Москвичка тяготило чувство своей полной заброшенности, что он никому не нужен. Ну а ведь как завести детей, жену, чтоб стирала, кормила (сам он пробивался случайными заработками), если он бессмертен, – внутри говорила ему душа, похожая на куриную печенку, как объяснить свое половинчатое, нечеловеческое состояние, когда нажитые дети станут такими же старыми хрычами? Дескать, помирайте, милые детки, а я останусь, я бессмертный, меня ангел в лоб клюнул или бес попутал. Так не выйдет, не положено, укокошат не те, так эти, осиновый кол в могилу вобьют. А он будто и вправду лета свои сплел, перепутал, выходит, еще многие тысячи лет назад он был на свете, раз дано ему увидеть всякое разное, дивное. Назад или вперед – какая разница! Только б в здравии пребывать, а он ничем не хворал, кроме легкой простуды, оттого что никакими средствами не пользовался из тех, что ученые люди нахимичили.

Старику снились былые времена, в которых он жил – не жил.

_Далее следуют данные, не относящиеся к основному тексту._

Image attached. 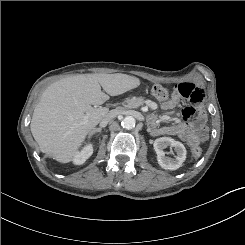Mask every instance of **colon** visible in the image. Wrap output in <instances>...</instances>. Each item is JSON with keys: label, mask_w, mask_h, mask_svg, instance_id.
Listing matches in <instances>:
<instances>
[{"label": "colon", "mask_w": 245, "mask_h": 245, "mask_svg": "<svg viewBox=\"0 0 245 245\" xmlns=\"http://www.w3.org/2000/svg\"><path fill=\"white\" fill-rule=\"evenodd\" d=\"M151 93L160 101L168 100L170 96V91H167L164 88V85H153L151 87ZM202 154V149L198 146H195L191 149V156L195 159H198Z\"/></svg>", "instance_id": "5ec220e1"}]
</instances>
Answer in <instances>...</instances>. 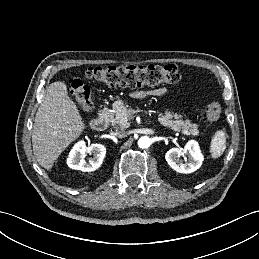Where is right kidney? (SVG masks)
Here are the masks:
<instances>
[{
    "instance_id": "ca27d5eb",
    "label": "right kidney",
    "mask_w": 259,
    "mask_h": 259,
    "mask_svg": "<svg viewBox=\"0 0 259 259\" xmlns=\"http://www.w3.org/2000/svg\"><path fill=\"white\" fill-rule=\"evenodd\" d=\"M87 154L93 155L88 161L85 160ZM105 154L106 148L102 144L86 146L84 141H79L71 149L67 158V164L75 170L83 172L95 171L101 166Z\"/></svg>"
}]
</instances>
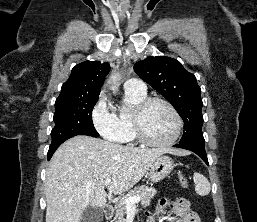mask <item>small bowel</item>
Wrapping results in <instances>:
<instances>
[{
  "label": "small bowel",
  "instance_id": "small-bowel-1",
  "mask_svg": "<svg viewBox=\"0 0 257 222\" xmlns=\"http://www.w3.org/2000/svg\"><path fill=\"white\" fill-rule=\"evenodd\" d=\"M167 206L176 214L175 222H202L199 215L191 210L189 201L184 198H175L171 203L162 199L156 211L147 214L150 222L157 213L162 212Z\"/></svg>",
  "mask_w": 257,
  "mask_h": 222
}]
</instances>
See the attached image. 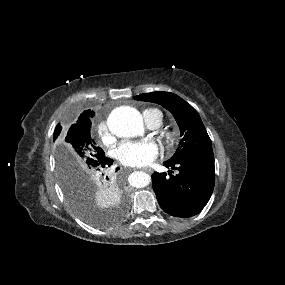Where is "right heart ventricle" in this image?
Wrapping results in <instances>:
<instances>
[{"mask_svg": "<svg viewBox=\"0 0 285 285\" xmlns=\"http://www.w3.org/2000/svg\"><path fill=\"white\" fill-rule=\"evenodd\" d=\"M144 117L146 123L149 122H158L159 124L162 121V113L158 109L151 108L144 112Z\"/></svg>", "mask_w": 285, "mask_h": 285, "instance_id": "right-heart-ventricle-1", "label": "right heart ventricle"}]
</instances>
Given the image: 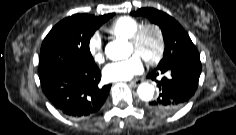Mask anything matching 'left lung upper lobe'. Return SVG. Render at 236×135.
<instances>
[{
    "instance_id": "5c2ea615",
    "label": "left lung upper lobe",
    "mask_w": 236,
    "mask_h": 135,
    "mask_svg": "<svg viewBox=\"0 0 236 135\" xmlns=\"http://www.w3.org/2000/svg\"><path fill=\"white\" fill-rule=\"evenodd\" d=\"M131 14L147 17L152 23L159 25L163 32L165 49L157 68L173 61H181L197 52L187 32L168 14L154 8H141Z\"/></svg>"
}]
</instances>
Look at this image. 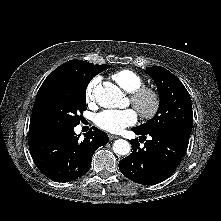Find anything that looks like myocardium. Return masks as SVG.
Listing matches in <instances>:
<instances>
[{"mask_svg": "<svg viewBox=\"0 0 221 221\" xmlns=\"http://www.w3.org/2000/svg\"><path fill=\"white\" fill-rule=\"evenodd\" d=\"M130 100L131 104L138 111L140 116L147 120L153 119L157 116L162 104L160 92L156 88L150 86H141L131 92ZM146 100L150 101V106L147 109L143 107Z\"/></svg>", "mask_w": 221, "mask_h": 221, "instance_id": "obj_1", "label": "myocardium"}]
</instances>
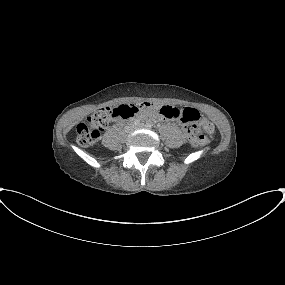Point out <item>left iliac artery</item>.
Wrapping results in <instances>:
<instances>
[{
  "label": "left iliac artery",
  "mask_w": 285,
  "mask_h": 285,
  "mask_svg": "<svg viewBox=\"0 0 285 285\" xmlns=\"http://www.w3.org/2000/svg\"><path fill=\"white\" fill-rule=\"evenodd\" d=\"M146 127L149 128V129H151V128H152V124L149 123V122H147V123H146Z\"/></svg>",
  "instance_id": "1"
}]
</instances>
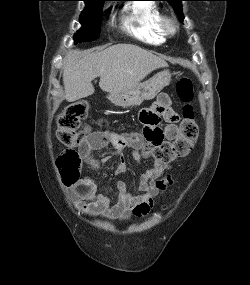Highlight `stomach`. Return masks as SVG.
Wrapping results in <instances>:
<instances>
[{
	"label": "stomach",
	"instance_id": "0dacf381",
	"mask_svg": "<svg viewBox=\"0 0 250 285\" xmlns=\"http://www.w3.org/2000/svg\"><path fill=\"white\" fill-rule=\"evenodd\" d=\"M170 81L171 73L164 70L128 89L110 92L108 99L120 107L139 106L143 101L153 99Z\"/></svg>",
	"mask_w": 250,
	"mask_h": 285
}]
</instances>
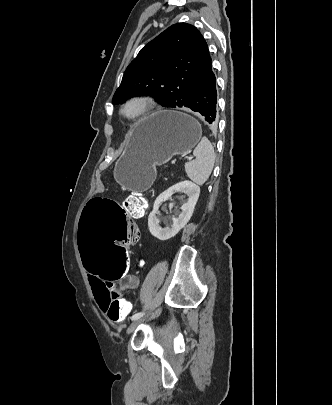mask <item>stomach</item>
Instances as JSON below:
<instances>
[{"label": "stomach", "instance_id": "stomach-1", "mask_svg": "<svg viewBox=\"0 0 332 405\" xmlns=\"http://www.w3.org/2000/svg\"><path fill=\"white\" fill-rule=\"evenodd\" d=\"M202 137L201 125L191 115L164 110L135 123L132 135L114 168L116 182L125 190H147L156 177V166L175 155L189 153Z\"/></svg>", "mask_w": 332, "mask_h": 405}]
</instances>
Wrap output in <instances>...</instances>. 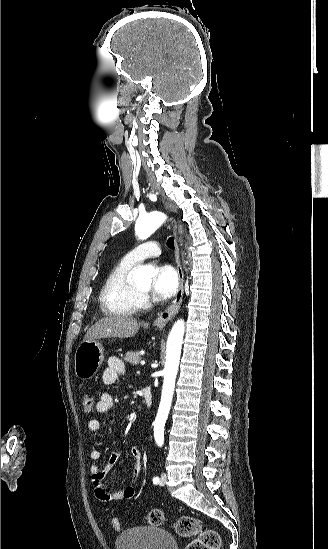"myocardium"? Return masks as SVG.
<instances>
[{"label":"myocardium","mask_w":328,"mask_h":549,"mask_svg":"<svg viewBox=\"0 0 328 549\" xmlns=\"http://www.w3.org/2000/svg\"><path fill=\"white\" fill-rule=\"evenodd\" d=\"M140 267H153V264L152 263H146V264H143V265H140L138 268ZM137 268V269H138ZM131 290H132V293L133 295L141 301L142 304L140 305H136L135 307L141 309L142 307L145 306V301L147 299V296H148V293L147 292H143L141 289H139L133 282L131 283Z\"/></svg>","instance_id":"obj_1"}]
</instances>
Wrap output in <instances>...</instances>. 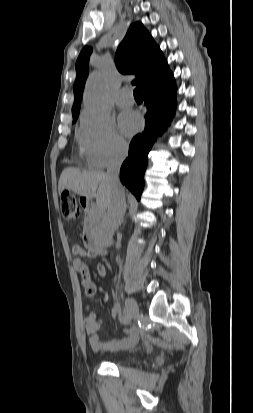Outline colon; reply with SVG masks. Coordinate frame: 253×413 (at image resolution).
<instances>
[{"mask_svg": "<svg viewBox=\"0 0 253 413\" xmlns=\"http://www.w3.org/2000/svg\"><path fill=\"white\" fill-rule=\"evenodd\" d=\"M61 212L62 216L67 220L76 219L80 216L76 199L68 192L61 195Z\"/></svg>", "mask_w": 253, "mask_h": 413, "instance_id": "5ec220e1", "label": "colon"}]
</instances>
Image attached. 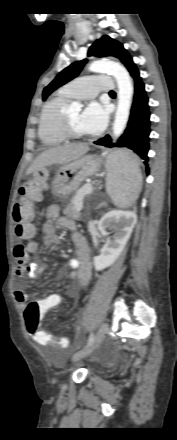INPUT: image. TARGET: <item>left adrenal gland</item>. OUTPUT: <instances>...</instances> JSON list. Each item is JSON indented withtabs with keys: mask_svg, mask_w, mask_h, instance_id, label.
<instances>
[{
	"mask_svg": "<svg viewBox=\"0 0 177 440\" xmlns=\"http://www.w3.org/2000/svg\"><path fill=\"white\" fill-rule=\"evenodd\" d=\"M105 204V202H103L99 207H101L102 205H104Z\"/></svg>",
	"mask_w": 177,
	"mask_h": 440,
	"instance_id": "a2214340",
	"label": "left adrenal gland"
}]
</instances>
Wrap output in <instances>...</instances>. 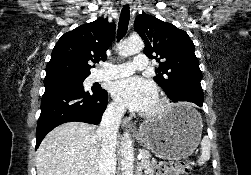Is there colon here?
<instances>
[{"label":"colon","instance_id":"5ec220e1","mask_svg":"<svg viewBox=\"0 0 251 175\" xmlns=\"http://www.w3.org/2000/svg\"><path fill=\"white\" fill-rule=\"evenodd\" d=\"M190 171L191 166L181 160L161 161L157 165L158 175H188Z\"/></svg>","mask_w":251,"mask_h":175}]
</instances>
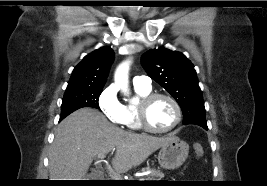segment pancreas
I'll use <instances>...</instances> for the list:
<instances>
[{"instance_id": "1", "label": "pancreas", "mask_w": 267, "mask_h": 186, "mask_svg": "<svg viewBox=\"0 0 267 186\" xmlns=\"http://www.w3.org/2000/svg\"><path fill=\"white\" fill-rule=\"evenodd\" d=\"M144 170H151V173L146 176V181H160L164 177V173L160 170L151 169L150 167H146Z\"/></svg>"}]
</instances>
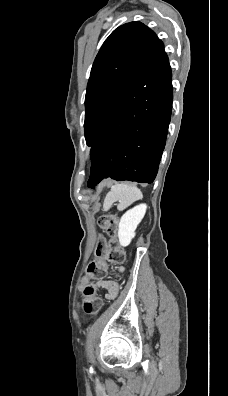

Голубоватая вода Москвы-реки, чистой, что девичий плат, промытой, словно небесный окоем. Полусказочный, заповедный город с песчаными отмелями, где нежились девы-русалки с бирюзовыми руками… Какие нынче девы, на хрен! Одни голодные ведьмы с кошелками. А красавица-река залегла усталым зверем в каменном логове. Над Спуском сияющая купина Василия Блаженного. До него не дотянулся огненный дракон революции, зато с праздничного неба сыплется разноцветная чешуя салютов.

В одном из своих пронзительных снов, настолько отчетливых, что, казалось, все происходит с ним наяву, Москвичок, взмыв под потолок к желтой груше лампочки, раздвигая ставшей пружинистой и сильной грудью стены и своды, оказался в самом сакральном месте столицы, по ту сторону зубчатой стены. Выходило так в странном сновидении, что он работает кремлевским дворником, метет и моет брусчатку, посильно заботится о неизбывности и вековечности того, что бубенцом звучит в ушах и в сердце, карамельным петушком хрустит на зубах, – Кремля. Москвичок по причине скромного положения и скромных своих забот не вызывал пристального внимания. Бывало, видел, как в квадратных черных машинах мчали через Спасские ворота наркомы да маршалы с землисто-бледными лицами за опущенными стеклами, словно спешили на бал мертвецов. Монументальные всадники гарцевали, маневрировали на каурых жеребцах и кобылах, за которыми особой щеткой, в совок с крышкой он собирал дымящиеся катыши. По этой брусчатке вышагивал с оловянными лицами Кремлевский полк. Но самой крепкой мечтой Москвичка было увидеть Его, недоступного для своего народа – подобно Ионе, пребывающему в чреве кита.

Хозяин иногда прогуливался без охраны во внутреннем дворе, по теплой погоде во френче болотного цвета, а когда холодало, в долгополой шинели, которая ему очень шла. Хозяин вовсе не был такого маленького роста, как слыхивал Москвичок, или внушительность ему придавала легкая свинцовая проседь в жестких волосах, уверенная поступь, ощущение тяжелого спокойствия, исходящее от рыхловатого, как рябь на воде, лица; прямо смотрящих серо-желтых глаз, густых прокуренных усов и неизменной короткой трубки. Порой он прогуливался с маленькой дочкой, очень смуглой, нервной девочкой в темном шерстяном платье, и о чем-то тихо разговаривал с ней.

В тот предвечерний час Хозяин, любивший уединенные прогулки, вышел не с дочерью, и Москвичку страсть как захотелось приблизиться, расслышать, о чем Сам говорит с горбоносым, средних лет мужчиной в подряснике, но без креста, волосы короткие, безбородый, как есть поп-расстрига! Старику пришлось немного поднапрячься, как он не раз делал в своих умопомрачительных путешествиях. Стать невидимым, незаметно выскользнуть из служебной постройки, где обитал. Москвичок приблизился к ним шагов на пять, он расслышал все, о чем говорили двое. Мало что понял, но постарался запомнить диковинные слова «расстриги».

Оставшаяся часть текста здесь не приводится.